Activity: Below are the records; count how many of their lines carry "Privacy" and give only the number.

Data section:
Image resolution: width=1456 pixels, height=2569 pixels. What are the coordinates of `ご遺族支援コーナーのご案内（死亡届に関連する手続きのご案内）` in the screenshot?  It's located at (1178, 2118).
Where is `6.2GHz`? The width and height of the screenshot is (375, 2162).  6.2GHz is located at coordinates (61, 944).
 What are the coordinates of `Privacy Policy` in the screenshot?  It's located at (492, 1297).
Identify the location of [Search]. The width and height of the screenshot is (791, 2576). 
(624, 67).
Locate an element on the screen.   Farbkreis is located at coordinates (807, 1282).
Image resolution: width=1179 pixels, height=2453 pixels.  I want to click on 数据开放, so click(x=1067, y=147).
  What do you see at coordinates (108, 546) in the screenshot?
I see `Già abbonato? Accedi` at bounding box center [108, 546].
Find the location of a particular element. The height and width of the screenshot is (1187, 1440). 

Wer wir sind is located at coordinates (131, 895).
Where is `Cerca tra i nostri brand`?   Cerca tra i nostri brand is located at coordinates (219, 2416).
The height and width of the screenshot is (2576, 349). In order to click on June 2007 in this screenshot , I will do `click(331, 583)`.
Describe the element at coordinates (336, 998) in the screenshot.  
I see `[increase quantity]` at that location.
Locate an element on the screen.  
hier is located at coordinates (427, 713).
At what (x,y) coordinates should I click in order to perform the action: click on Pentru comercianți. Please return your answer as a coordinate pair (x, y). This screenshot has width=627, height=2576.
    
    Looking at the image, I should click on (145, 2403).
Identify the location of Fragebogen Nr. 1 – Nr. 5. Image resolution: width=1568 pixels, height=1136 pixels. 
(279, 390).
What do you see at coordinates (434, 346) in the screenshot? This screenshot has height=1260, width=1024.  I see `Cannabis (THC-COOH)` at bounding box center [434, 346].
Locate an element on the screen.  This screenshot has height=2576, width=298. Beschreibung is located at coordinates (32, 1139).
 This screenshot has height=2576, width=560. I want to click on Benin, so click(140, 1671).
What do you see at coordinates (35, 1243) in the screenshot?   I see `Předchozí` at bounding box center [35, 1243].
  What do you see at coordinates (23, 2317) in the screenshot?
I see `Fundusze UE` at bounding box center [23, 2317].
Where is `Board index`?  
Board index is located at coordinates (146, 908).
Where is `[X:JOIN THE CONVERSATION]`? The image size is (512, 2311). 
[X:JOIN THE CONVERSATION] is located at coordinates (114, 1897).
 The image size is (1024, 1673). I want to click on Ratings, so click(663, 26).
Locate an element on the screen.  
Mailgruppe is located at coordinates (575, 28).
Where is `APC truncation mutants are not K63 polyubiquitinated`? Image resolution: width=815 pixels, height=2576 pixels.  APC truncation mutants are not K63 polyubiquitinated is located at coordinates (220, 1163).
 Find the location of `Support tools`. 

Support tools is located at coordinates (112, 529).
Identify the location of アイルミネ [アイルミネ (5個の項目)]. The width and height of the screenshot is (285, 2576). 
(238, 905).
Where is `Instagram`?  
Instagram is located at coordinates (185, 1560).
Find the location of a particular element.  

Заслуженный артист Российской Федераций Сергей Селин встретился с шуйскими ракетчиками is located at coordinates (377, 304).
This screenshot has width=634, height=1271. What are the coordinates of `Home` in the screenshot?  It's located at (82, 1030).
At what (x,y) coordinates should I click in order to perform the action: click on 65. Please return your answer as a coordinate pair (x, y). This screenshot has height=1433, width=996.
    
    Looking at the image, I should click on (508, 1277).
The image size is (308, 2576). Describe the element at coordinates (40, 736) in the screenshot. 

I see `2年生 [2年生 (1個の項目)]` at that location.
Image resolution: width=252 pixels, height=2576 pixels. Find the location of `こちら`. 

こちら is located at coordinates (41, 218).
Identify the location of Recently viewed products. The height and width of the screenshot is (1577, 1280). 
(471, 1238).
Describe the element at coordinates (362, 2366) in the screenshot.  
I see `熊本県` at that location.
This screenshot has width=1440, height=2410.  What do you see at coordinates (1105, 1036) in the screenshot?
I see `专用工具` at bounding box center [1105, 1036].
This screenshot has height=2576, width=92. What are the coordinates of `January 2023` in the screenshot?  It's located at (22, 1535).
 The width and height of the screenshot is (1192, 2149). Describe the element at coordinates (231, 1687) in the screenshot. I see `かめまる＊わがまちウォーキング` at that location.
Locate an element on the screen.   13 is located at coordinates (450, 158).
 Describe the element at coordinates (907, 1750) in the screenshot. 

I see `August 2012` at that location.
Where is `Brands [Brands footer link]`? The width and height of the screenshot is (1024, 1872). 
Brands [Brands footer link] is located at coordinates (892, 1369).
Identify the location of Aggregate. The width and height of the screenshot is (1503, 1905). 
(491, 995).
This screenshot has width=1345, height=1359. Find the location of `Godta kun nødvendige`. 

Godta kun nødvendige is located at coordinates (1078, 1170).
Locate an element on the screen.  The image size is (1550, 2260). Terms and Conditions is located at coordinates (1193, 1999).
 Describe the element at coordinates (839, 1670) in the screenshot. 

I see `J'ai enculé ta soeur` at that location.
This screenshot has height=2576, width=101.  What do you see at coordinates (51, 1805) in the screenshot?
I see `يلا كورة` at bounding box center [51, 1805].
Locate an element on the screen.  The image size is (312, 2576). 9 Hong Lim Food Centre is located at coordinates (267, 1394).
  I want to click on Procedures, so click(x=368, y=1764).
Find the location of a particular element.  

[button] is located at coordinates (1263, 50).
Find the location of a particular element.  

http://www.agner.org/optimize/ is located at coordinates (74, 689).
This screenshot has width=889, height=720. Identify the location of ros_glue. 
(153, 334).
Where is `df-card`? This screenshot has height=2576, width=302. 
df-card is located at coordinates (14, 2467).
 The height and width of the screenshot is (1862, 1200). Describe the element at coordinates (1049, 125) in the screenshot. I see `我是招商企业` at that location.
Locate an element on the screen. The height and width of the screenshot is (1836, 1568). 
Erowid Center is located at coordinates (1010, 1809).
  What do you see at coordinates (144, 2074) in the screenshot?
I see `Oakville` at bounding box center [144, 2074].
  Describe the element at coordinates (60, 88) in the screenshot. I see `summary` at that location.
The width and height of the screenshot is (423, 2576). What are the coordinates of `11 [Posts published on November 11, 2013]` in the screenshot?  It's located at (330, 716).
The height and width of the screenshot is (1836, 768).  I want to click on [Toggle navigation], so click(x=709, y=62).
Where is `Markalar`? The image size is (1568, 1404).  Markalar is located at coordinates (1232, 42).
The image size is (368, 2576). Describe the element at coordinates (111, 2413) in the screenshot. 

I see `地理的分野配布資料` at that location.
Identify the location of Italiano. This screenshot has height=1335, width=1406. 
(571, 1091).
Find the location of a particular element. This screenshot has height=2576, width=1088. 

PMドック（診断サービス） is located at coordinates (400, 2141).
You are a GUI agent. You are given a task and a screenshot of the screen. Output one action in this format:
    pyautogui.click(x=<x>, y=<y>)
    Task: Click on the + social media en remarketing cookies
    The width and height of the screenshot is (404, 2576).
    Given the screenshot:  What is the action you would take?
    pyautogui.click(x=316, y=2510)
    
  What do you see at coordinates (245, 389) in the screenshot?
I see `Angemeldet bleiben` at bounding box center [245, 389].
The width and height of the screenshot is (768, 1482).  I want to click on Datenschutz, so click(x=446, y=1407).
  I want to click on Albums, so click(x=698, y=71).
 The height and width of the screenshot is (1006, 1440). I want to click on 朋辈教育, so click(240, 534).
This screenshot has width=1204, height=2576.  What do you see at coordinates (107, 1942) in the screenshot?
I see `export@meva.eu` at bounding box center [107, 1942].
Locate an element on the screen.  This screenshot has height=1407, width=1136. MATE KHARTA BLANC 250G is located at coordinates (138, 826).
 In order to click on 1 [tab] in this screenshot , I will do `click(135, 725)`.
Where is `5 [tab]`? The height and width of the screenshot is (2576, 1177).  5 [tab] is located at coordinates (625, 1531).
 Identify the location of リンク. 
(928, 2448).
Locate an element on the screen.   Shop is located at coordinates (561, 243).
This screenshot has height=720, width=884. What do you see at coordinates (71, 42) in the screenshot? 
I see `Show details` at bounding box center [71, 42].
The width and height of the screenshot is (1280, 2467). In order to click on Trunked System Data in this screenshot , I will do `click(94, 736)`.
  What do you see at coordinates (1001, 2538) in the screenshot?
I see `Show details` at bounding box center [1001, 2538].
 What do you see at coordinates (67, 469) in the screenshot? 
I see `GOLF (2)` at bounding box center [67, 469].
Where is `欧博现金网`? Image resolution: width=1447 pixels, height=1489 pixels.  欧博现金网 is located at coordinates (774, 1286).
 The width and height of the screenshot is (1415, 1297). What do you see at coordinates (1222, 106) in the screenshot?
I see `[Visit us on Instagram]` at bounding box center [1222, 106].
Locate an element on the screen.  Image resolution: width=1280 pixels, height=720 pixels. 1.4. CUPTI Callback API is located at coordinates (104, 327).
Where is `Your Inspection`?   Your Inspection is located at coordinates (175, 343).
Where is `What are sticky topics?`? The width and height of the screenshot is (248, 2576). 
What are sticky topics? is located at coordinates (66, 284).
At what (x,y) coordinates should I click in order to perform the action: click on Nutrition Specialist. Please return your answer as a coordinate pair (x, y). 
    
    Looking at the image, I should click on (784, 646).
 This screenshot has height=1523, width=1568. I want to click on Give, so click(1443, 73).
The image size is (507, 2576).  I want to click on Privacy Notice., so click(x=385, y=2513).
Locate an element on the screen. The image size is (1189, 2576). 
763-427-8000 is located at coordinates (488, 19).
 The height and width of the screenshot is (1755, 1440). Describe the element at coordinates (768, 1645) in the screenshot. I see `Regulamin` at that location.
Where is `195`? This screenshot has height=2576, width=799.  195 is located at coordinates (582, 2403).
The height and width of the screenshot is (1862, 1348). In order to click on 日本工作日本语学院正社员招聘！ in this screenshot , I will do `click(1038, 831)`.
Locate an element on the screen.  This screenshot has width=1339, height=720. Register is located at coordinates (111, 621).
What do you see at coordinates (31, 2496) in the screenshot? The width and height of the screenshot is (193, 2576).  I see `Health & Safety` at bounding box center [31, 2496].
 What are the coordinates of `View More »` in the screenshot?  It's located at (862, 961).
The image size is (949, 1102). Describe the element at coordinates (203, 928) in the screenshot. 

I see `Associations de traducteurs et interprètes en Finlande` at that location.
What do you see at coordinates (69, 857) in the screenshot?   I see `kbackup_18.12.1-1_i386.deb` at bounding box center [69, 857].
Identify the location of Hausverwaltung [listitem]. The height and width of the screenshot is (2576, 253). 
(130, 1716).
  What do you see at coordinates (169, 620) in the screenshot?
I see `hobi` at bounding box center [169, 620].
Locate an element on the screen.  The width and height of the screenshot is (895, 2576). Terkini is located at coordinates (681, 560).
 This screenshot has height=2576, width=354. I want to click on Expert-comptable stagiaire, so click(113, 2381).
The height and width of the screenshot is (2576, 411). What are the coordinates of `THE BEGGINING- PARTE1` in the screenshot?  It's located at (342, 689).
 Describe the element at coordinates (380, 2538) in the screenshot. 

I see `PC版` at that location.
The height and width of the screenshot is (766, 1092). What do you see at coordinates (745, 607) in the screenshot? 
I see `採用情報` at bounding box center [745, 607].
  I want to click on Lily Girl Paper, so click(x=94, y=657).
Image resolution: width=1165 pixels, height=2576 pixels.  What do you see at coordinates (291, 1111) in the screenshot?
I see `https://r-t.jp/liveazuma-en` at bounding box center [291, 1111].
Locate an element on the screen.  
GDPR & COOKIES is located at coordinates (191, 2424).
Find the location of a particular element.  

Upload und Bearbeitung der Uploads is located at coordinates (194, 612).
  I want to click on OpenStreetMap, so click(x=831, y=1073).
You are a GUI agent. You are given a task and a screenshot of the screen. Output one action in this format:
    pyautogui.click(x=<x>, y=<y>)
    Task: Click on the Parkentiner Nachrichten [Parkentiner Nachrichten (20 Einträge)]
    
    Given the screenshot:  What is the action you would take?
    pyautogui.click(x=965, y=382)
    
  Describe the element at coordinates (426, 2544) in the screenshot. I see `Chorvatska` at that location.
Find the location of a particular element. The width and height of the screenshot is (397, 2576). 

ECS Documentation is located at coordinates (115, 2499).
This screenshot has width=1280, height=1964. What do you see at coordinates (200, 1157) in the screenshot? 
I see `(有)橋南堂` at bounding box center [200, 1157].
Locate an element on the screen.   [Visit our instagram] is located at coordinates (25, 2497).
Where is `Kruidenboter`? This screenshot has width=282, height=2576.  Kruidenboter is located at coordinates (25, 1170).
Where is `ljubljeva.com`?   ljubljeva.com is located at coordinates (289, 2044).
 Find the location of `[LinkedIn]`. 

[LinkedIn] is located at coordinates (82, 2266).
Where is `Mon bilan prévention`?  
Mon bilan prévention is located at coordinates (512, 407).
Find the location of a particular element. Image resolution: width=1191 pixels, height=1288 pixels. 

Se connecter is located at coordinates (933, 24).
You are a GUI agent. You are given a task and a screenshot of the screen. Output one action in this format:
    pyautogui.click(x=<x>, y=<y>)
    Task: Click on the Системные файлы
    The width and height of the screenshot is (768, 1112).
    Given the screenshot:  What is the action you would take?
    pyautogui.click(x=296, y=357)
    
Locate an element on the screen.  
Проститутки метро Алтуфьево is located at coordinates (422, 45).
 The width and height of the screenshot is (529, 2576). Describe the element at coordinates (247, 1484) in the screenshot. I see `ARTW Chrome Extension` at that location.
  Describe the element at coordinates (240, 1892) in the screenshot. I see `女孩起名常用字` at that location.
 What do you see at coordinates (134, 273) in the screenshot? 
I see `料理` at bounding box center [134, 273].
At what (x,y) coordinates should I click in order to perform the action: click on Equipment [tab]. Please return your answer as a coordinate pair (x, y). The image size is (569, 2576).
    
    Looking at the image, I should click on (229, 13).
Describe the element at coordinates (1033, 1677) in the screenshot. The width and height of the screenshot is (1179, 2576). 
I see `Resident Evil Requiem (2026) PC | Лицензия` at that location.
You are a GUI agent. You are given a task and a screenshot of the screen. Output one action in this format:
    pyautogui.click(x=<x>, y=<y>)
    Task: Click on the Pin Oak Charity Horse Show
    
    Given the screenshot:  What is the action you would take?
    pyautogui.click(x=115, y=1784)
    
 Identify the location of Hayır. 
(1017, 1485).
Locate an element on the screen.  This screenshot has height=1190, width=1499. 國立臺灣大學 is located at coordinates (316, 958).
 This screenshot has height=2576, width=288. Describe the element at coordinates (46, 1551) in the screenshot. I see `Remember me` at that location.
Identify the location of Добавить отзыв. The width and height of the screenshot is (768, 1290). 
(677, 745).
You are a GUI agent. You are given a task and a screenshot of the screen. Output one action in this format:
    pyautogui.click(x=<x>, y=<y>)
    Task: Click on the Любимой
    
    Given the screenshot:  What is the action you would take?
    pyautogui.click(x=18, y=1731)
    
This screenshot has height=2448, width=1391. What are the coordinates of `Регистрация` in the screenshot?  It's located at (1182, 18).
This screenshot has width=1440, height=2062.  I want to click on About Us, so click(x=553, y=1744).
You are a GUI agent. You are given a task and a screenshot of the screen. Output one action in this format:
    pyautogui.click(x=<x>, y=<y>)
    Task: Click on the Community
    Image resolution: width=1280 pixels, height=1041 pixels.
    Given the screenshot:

Result of the task: 2